The high-profile case of a man charged with murdering a south Georgia history teacher and beauty queen is likely to head to trial next summer.
Lawyers for Ryan Duke, who is accused of killing 31-year-old Tara Grinstead in a burglary at her home, asked a judge on Thursday for a continuance in the trial, and the judge granted it.
"They were shooting for a trial towards the end of the summer or early fall," says WSB legal analyst Phil Holloway. "But the district attorney apparently did not turn over the case file to the defense until November, and the defense has basically said, 'Look, Judge, given the magnitude of this discovery information, we just don't have enough time to properly prepare for trial.'"
Now, Duke is likely to go to trial next summer--in 2019, two years after his arrest.
"The GBI's case file here has been said to be the largest case file in the history of the state of Georgia in a criminal case," says Holloway, "and if the defense has only had access to that for six months, it stands to reason that they may need just a little bit more time."
Holloway says the continuance can help lawyers prepare; help with logistical issues in the four-county Tifton Judicial Circuit; or even give attorneys the option and time to see whether a plea deal can be explored.
"If the prosecution secures a conviction, they want the conviction to stand up on appeal--and if the judge had denied the defense's request for a continuance, it would create just one more issue for an appeal. Now, that's off the table," says Holloway.

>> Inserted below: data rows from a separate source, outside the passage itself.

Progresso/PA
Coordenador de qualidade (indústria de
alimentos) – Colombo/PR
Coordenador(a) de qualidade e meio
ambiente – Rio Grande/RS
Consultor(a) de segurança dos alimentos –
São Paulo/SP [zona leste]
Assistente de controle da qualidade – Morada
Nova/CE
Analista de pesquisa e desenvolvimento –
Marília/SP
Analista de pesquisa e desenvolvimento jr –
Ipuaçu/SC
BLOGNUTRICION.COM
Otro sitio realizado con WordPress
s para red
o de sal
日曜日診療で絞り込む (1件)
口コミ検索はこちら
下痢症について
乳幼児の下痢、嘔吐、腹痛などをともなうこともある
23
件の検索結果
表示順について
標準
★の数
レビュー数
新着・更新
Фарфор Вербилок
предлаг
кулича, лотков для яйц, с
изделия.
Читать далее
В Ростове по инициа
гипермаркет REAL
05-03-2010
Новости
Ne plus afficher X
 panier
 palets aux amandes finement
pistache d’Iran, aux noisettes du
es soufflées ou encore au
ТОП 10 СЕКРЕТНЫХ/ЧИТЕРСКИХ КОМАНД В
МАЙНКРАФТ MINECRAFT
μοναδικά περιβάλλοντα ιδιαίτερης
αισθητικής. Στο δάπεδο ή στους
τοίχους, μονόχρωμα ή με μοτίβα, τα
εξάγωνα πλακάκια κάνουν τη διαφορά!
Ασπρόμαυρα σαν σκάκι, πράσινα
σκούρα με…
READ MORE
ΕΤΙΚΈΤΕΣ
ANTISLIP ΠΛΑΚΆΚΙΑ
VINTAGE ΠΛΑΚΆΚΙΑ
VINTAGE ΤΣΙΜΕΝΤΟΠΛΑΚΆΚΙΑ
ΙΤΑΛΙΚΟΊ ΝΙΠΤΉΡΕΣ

Grinstead, a teacher at Irwin County High School, vanished in late October, 2005 and was reported missing when she didn't show up for work. She had last been seen the night she attended a weekend beauty pageant in which she had mentored some of the contestants.
Nearly a dozen years later, in February 2017, the GBI announced that a tip led them to arrest Ryan Alexander Duke, 33, for Grinstead's murder. Warrants said he used his hands to kill her inside her Ocilla home.
About two weeks after that, a friend and classmate of Duke, Bo Dukes, was arrested and accused of helping Duke remove Grinstead's body from her house. Dukes--no relation to Duke--is charged with several crimes, including evidence tampering and helping conceal a death.
Holloway knows the trial delay may feel frustrating for some, but a reversal because of an appellate issue that could have been avoided is worth the wait for everyone involved.
"While it's important that the families of victims have closure, it's also important that the criminal justice system is fair to all parties involved," he says. "It's much better to try this case once--and only once."